A/B Testing in Python: “A User Experience Research Methodology”
Mục Lục
A/B Testing in Python: “A User Experience Research Methodology”
Understand the results of an A/B test run by an e-commerce website.
Photo by Luke Chesser on Unsplash
A/B tests are very commonly performed by data analysts and data scientists. It is important that you get some practice working with the difficulties of these.

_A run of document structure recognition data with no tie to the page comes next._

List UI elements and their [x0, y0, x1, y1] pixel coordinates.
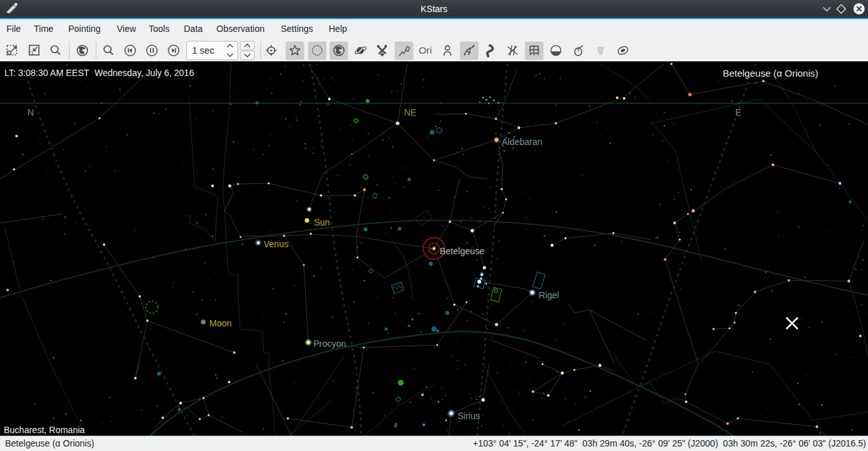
svg-text:Sun: Sun	[314, 217, 330, 227]
svg-text:1 sec: 1 sec	[192, 45, 214, 56]
svg-text:Procyon: Procyon	[313, 339, 346, 349]
svg-text:Ori: Ori	[419, 45, 432, 56]
svg-text:Betelgeuse: Betelgeuse	[440, 246, 484, 256]
svg-text:N: N	[27, 107, 34, 118]
svg-text:Aldebaran: Aldebaran	[502, 137, 542, 147]
svg-text:E: E	[735, 107, 741, 118]
svg-text:Betelgeuse (α Orionis): Betelgeuse (α Orionis)	[722, 68, 818, 79]
svg-text:Rigel: Rigel	[539, 290, 559, 300]
svg-text:Sirius: Sirius	[458, 411, 480, 421]
svg-text:NE: NE	[404, 107, 416, 118]
svg-text:Venus: Venus	[264, 239, 288, 249]
svg-text:Wednesday, July 6, 2016: Wednesday, July 6, 2016	[94, 68, 194, 78]
svg-text:Bucharest, Romania: Bucharest, Romania	[4, 425, 85, 435]
svg-text:Moon: Moon	[209, 318, 232, 328]
svg-text:LT: 3:08:30 AM EEST: LT: 3:08:30 AM EEST	[4, 68, 89, 78]
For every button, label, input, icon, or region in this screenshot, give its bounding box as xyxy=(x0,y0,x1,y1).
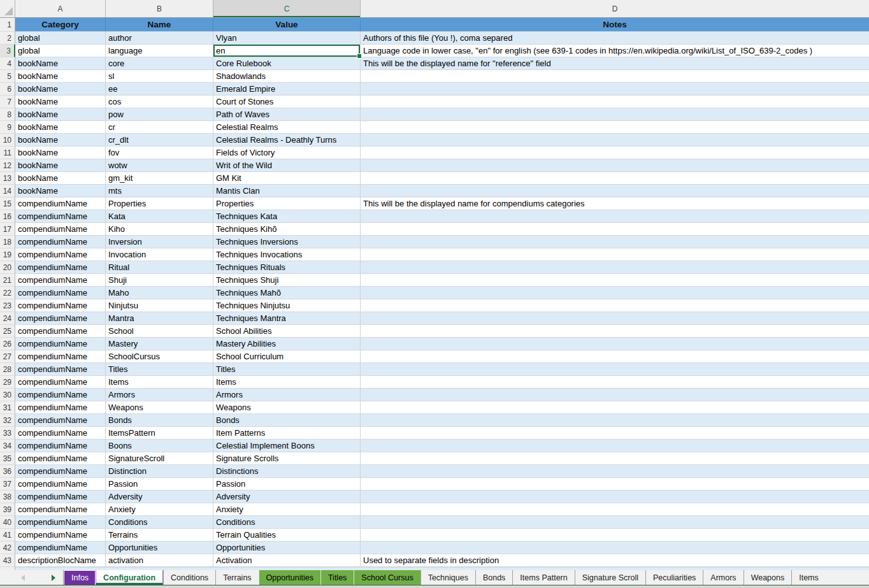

For this — Udacity Data Analyst nanodegree program — project, you will be working to understand the results of an A/B test run by an e-commerce website. The company has developed a new web page in order to try and increase the number of users who “convert,” meaning the number of users who decide to pay for the company’s product. The goal is to help the company understand if they should implement this new page, keep the old page, or perhaps run the experiment longer to make their decision.
Table of contents :
- Part I — Probability
- Part II — A/B Testing
- Part III — Regression Approach
- Part IV — Conclusion
Data : ab_data.csv
#import libraries
import pandas as pd
import numpy as np
import random
import matplotlib.pyplot as plt
%matplotlib inline
random.seed(42)
Part I — Probability
#Read in the `ab_data.csv` data. Store it in `df`.
df = pd.read_csv('ab_data.csv')
df.head()
#The number of rows in the dataset.
df.shape
#The number of unique users in the dataset.
df.nunique()
#The proportion of users converted.
df.converted.mean()
#the number of times the new_page and treatment don’t line up.
first_df = len(df.query(‘group == “treatment” and landing_page == “old_page”’))
second_df = len(df.query(‘group == “control” and landing_page == “new_page”’))
e = first_df + second_df
print(e)
#missing value check.
missing = df.isnull().sum()
For the rows where treatment is not aligned with new_page or control is not aligned with old_page, we cannot be sure if this row truly received the new or old page.
#create a new dataset that meets the specifications and store the new dataframe in df2.
df2 = df.drop(df.query(‘group == “treatment” and landing_page != “new_page” | group == “control” and landing_page != “old_page”’).index)
#test
df2[((df2[‘group’] == ‘treatment’) == (df2[‘landing_page’] == ‘new_page’)) == False].shape[0]
#Unique user_ids in df2.
df2.user_id.nunique()
#repeated user_id in df2 & the row information
duplicated_user = df2[df2['user_id'].duplicated()]
df2[df2['user_id'].duplicated(keep=False)]
#remove one of the rows with a duplicate user_id.
df2 = df2.drop([2893])
#test
df2[df2['user_id'].duplicated()].any()
#the probability of an individual converting regardless of the page they receive.
df2.converted.mean()
#the probability of an individual converting that in the control group.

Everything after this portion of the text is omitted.